© Muzeum Pałacu Króla Jana III w Wilanowie
Kolekcja   Kolekcja   |   09.09.2015

Our Lady of Berdyczów

  • Grafika
  • Jan Kazimierz Wilczyński Lithographic Workshop
  • Vilnius
  • 1850
  • Chromolithograph
  • 49,5 x 36,0 cm
  • Wil.4666

The Wilanów collection of prints contains to this day a couple of plates originating from a large work entitled Album de Wilna, published in series and fascicules in years 1845-1875. Each contained a set of engravings, lithographs and chromolithographs, all dedicated to national topics in line with the author’s and publisher’s definition. As such, in its topics and spirit the Vilnius Album reflected the most significant idea prevailing in the Polish art of the post-partition period, namely passing on to future generations priceless monuments of the past and promoting the native culture. The Album was published with utmost care and attention. Wilczyński had the drawings made by most eminent contemporary painters and graphic artists.
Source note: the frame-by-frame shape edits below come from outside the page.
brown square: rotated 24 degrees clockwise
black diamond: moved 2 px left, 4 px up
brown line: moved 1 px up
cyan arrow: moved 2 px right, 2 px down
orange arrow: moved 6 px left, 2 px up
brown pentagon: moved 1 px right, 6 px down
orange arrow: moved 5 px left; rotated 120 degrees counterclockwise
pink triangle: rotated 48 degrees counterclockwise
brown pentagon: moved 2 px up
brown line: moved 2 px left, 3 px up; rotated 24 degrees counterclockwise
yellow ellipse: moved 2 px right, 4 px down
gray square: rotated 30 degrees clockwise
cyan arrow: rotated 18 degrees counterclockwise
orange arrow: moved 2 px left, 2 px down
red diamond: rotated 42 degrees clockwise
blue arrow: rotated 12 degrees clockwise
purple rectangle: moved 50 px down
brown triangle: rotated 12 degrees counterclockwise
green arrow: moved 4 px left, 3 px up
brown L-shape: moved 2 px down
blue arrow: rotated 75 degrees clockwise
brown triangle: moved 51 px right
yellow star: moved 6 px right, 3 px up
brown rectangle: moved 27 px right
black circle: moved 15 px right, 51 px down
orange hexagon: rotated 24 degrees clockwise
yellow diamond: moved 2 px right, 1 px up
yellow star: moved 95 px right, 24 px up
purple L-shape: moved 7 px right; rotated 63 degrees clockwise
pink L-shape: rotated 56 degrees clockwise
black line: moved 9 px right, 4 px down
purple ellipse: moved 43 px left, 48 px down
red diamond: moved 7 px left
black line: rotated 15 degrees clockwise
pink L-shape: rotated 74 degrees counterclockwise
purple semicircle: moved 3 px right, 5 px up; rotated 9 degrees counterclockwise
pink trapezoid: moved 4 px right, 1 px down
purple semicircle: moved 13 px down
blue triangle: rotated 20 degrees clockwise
The printing was executed in the best Paris workshops specializing in etching and lithography. The discussed chromolithograph (or colour lithograph) represents the miraculous image of Our Lady of Berdyczów. Alongside with Częstochowa and the Gates of Dawn in Vilnius, Berdyczów was one of the three largest Marian sanctuaries on the territory of the former Republic of Poland. A legend has it that the founder of the first church and the Carmelite monastery in Berdyczów, the governor of Kiev Janusz Tyszkiewicz, was taken prisoner by the Turks in 1627. While in captivity, he pledged to fund a church dedicated to Our Lady should he be released alive. He did survive and consequently in 1634 Carmelites arrived in Berdyczów and looked after the place until the Bolshevik revolution. The original miraculous painting, crowned in1756, went missing in 1941, probably burnt in the great fire that consumed a significant part of the monastery and the church complex. This fact renders the existing reproductions of the painting, including the one preserved in Wilanów, only the more valuable.